_Exercise brief_
Return exactly the lines below, starting with the one that has "objectif, c'est que" and going on through the one that has "dans des élevages".

▼

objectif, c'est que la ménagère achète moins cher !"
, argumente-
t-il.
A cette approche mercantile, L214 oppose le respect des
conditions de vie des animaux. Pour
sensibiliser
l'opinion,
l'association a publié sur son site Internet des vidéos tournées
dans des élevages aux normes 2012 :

▲
▼

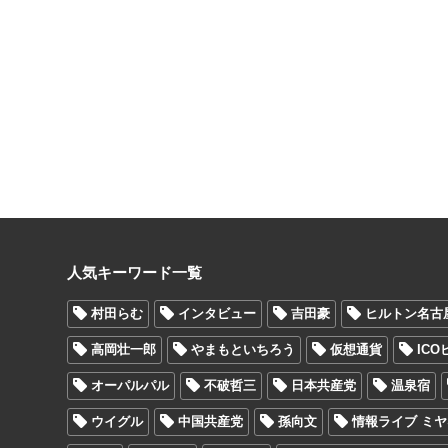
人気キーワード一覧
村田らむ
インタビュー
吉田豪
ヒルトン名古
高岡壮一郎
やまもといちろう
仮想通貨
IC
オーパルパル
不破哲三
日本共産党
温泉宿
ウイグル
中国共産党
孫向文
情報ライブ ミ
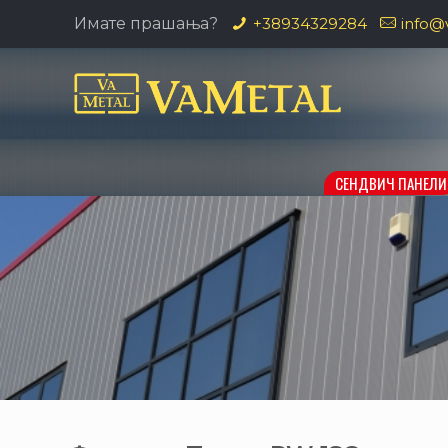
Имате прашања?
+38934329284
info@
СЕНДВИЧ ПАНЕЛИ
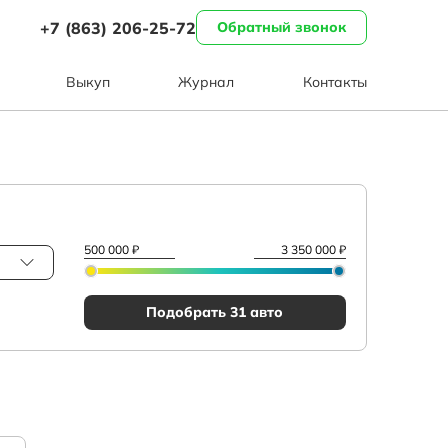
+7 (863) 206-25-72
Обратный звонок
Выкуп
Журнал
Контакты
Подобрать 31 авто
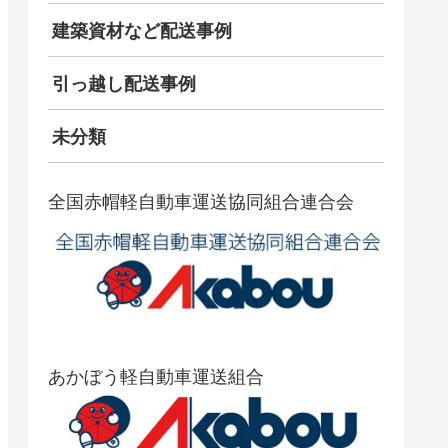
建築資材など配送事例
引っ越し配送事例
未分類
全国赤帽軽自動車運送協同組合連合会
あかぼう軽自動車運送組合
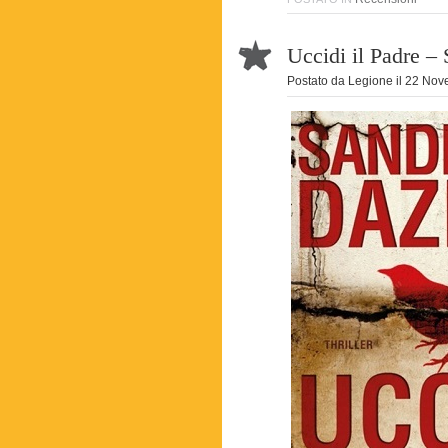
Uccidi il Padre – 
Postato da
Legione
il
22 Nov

▲

_Exercise answer_
objectif, c'est que la ménagère achète moins cher !"
, argumente-
t-il.
A cette approche mercantile, L214 oppose le respect des
conditions de vie des animaux. Pour
sensibiliser
l'opinion,
l'association a publié sur son site Internet des vidéos tournées
dans des élevages aux normes 2012 :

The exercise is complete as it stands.